Das Buch hat eine sehr ungewöhnliche, innovative Textstruktur. Der Text ist in drei verschiedenen Schriftgrößen gehalten. Je nachdem, wie tief man in das Thema einsteigen will, kann entweder nur der größte, auch der mittelgroße oder eben der komplette Text gelesen zu werden. Wer nur die größte Schriftart liest, soll in etwa einer halben Stunde Lesezeit einen groben Überblick bekommen. Meiner Meinung nach ist das aber nicht ausreichend; um die Thematik zu verstehen, sollte schon mindestens auch der "mittlere" Text gelesen werden.
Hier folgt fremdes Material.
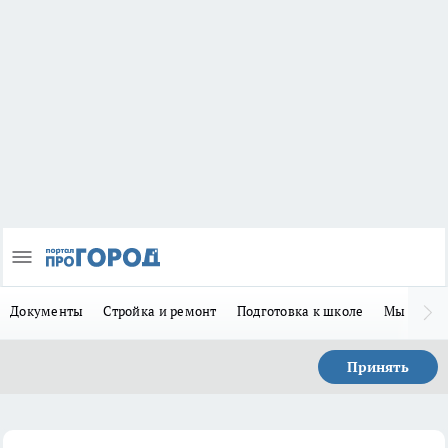
Документы
Стройка и ремонт
Подготовка к школе
Мы в MA
Принять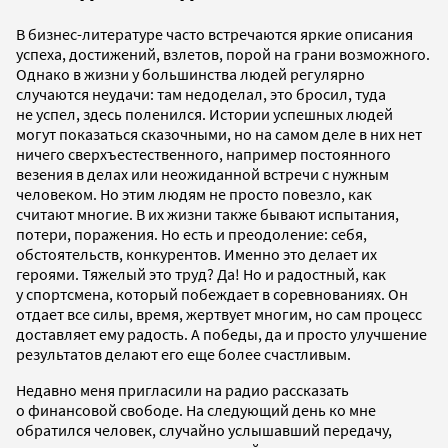
В бизнес-литературе часто встречаются яркие описания
успеха, достижений, взлетов, порой на грани возможного.
Однако в жизни у большинства людей регулярно
случаются неудачи: там недоделал, это бросил, туда
не успел, здесь поленился. Истории успешных людей
могут показаться сказочными, но на самом деле в них нет
ничего сверхъестественного, например постоянного
везения в делах или неожиданной встречи с нужным
человеком. Но этим людям не просто повезло, как
считают многие. В их жизни также бывают испытания,
потери, поражения. Но есть и преодоление: себя,
обстоятельств, конкурентов. Именно это делает их
героями. Тяжелый это труд? Да! Но и радостный, как
у спортсмена, который побеждает в соревнованиях. Он
отдает все силы, время, жертвует многим, но сам процесс
доставляет ему радость. А победы, да и просто улучшение
результатов делают его еще более счастливым.
Недавно меня пригласили на радио рассказать
о финансовой свободе. На следующий день ко мне
обратился человек, случайно услышавший передачу,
Fast alle Seiten sind mit Grafiken und Fotos illustriert, zu denen es auch verständliche Bildunterschriften gibt. Außerdem werden zentrale Begriffe, die für das Verständnis wichtig sind, direkt in einer Art Mini-Glossar auf der jeweiligen Doppelseite erklärt. Insgesamt soll dieses Design vor allem junge Leserinnen und Leser ansprechen. Doch dafür wird dann doch recht häufig etwas zu komplizierte Sprache verwendet. Wahrscheinlich wird es kaum Jugendliche geben, für die Worte wie "exprimieren" zum normalen Wortschatz gehört. Dennoch muss man für den Großteil des Buches kein Studium absolviert haben, um es gut zu verstehen. Was mich persönlich beim Lesen etwas gestört hat (aber auch das kann der Zielgruppe geschuldet sein), waren die ständigen Unterbrechungen durch Bildunterschriften und andere Elemente, die immer mal wieder dafür sorgen können, dass man aus dem konzentrierten Lesefluss herausgerissen wird.
Was bleibt hängen?
Vor allem bleibt der Eindruck hängen, dass für jedes Szenario, in dem wir ernsthaft darüber diskutieren könnten, ob KI uns Menschen tatsächlich ersetzen könnte, noch sehr viel passieren muss. Bisher ist Künstliche Intelligenz nämlich noch gar nicht so intelligent, wie wir glauben. Und dann bleibt da auch noch ein flaues Gefühl im Magen, weil sie schon jetzt vielerorts eingesetzt wird, ohne dass sie eben ideal funktioniert und obwohl sie Grenzen hat. Das ist besonders in sensiblen Bereichen wie der Medizin oder auch der Polizeiarbeit problematisch. Denn die KI ist eben noch nicht wirklich intelligent, sondern nur so "schlau" wie die Daten, mit denen man sie "ausbildet" - inklusive aller Verzerrungen und Irrtümer, die darin stecken. Da klingt die Frage nach einer superintelligenten oder allgemeinen KI, die es vielleicht unter bestimmten Umständen irgendwann womöglich geben könnte, direkt nach einer weniger problematischen, eher abstrakten Bedrohung.
Die Rezensentin Ist extrem neugierig und glaubt nicht, dass irgendetwas so kompliziert ist, dass es nicht alle verstehen können. Sie "übersetzt" deshalb im Radio, im Internet und auch mal im Bewegtbild - am liebsten Themen aus Naturwissenschaften, Technik, Psychologie und Medizin.